How to mail the name of the user that logged off?

Mikkel L. Ellertson mikkel at infinity-ltd.com
Tue Sep 25 18:29:43 UTC 2007


Tony Nelson wrote:
> At 2:25 AM -0600 9/25/07, Frank Cox wrote:
>> On Tue, 25 Sep 2007 01:19:51 -0700
>> Brian Mury <brianmury at alumni.uvic.ca> wrote:
>>
>>> That would work, so long as the user doesn't modify ~/.bash_logout.
>> chown root.root .bash_logout
>> chmod 444 .bash_logout
>> cp .bash_logout /etc/skel
>>
>> You're off to the races.
> 
> The user can just rm .bash_logout and make a new one.  Try it.
> 
> I suspect a working answer might involve PAM, session, and pam_exec.

Dumb question - can you set PAM to run something when the user logs
out? Everything I have seen using PAM is when you try to to do
something, and PAM uses rules to see if you can do it. But the
application has to ask for authentication.
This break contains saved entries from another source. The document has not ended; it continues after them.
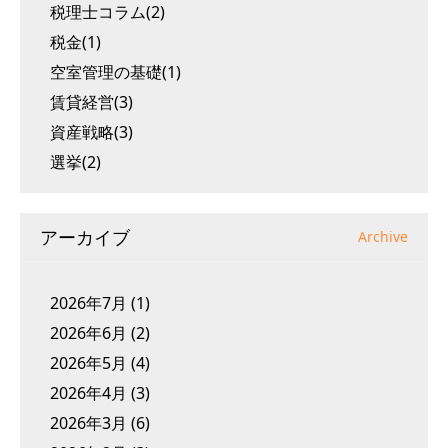
税理士コラム(2)
税金(1)
空室管理の基礎(1)
賃貸経営(3)
資産戦略(3)
選挙(2)
アーカイブ
Archive
2026年7月
(1)
2026年6月
(2)
2026年5月
(4)
2026年4月
(3)
2026年3月
(6)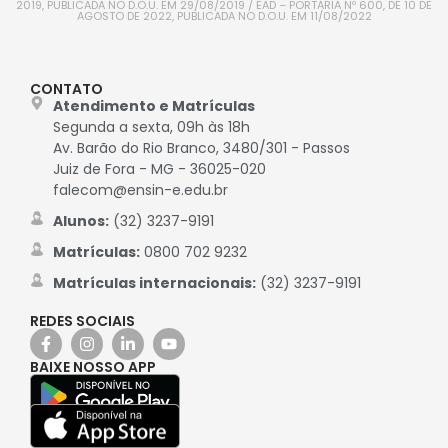
2019, PUBLICADA NO D.O.U. EM 29/08/2019 / EAD – PORTARIA Nº 600, DE 10 DE
AGOSTO DE 2022, PUBLICADA NO D.O.U. EM 11/08/2022
CONTATO
Atendimento e Matrículas
Segunda a sexta, 09h às 18h
Av. Barão do Rio Branco, 3480/301 - Passos
Juiz de Fora - MG - 36025-020
falecom@ensin-e.edu.br
Alunos:
(32) 3237-9191
Matrículas:
0800 702 9232
Matrículas internacionais:
(32) 3237-9191
REDES SOCIAIS
BAIXE NOSSO APP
I do not see what would
be calling PAM. logout is a Bash built-in command - I believe it is
the same for other shells. The same thing for exit.

For csh, you can put commands in /etc/csh.logout. I do not see the
equivalent system-wide script for bash.

Mikkel
-- 

  Do not meddle in the affairs of dragons,
for thou art crunchy and taste good with Ketchup!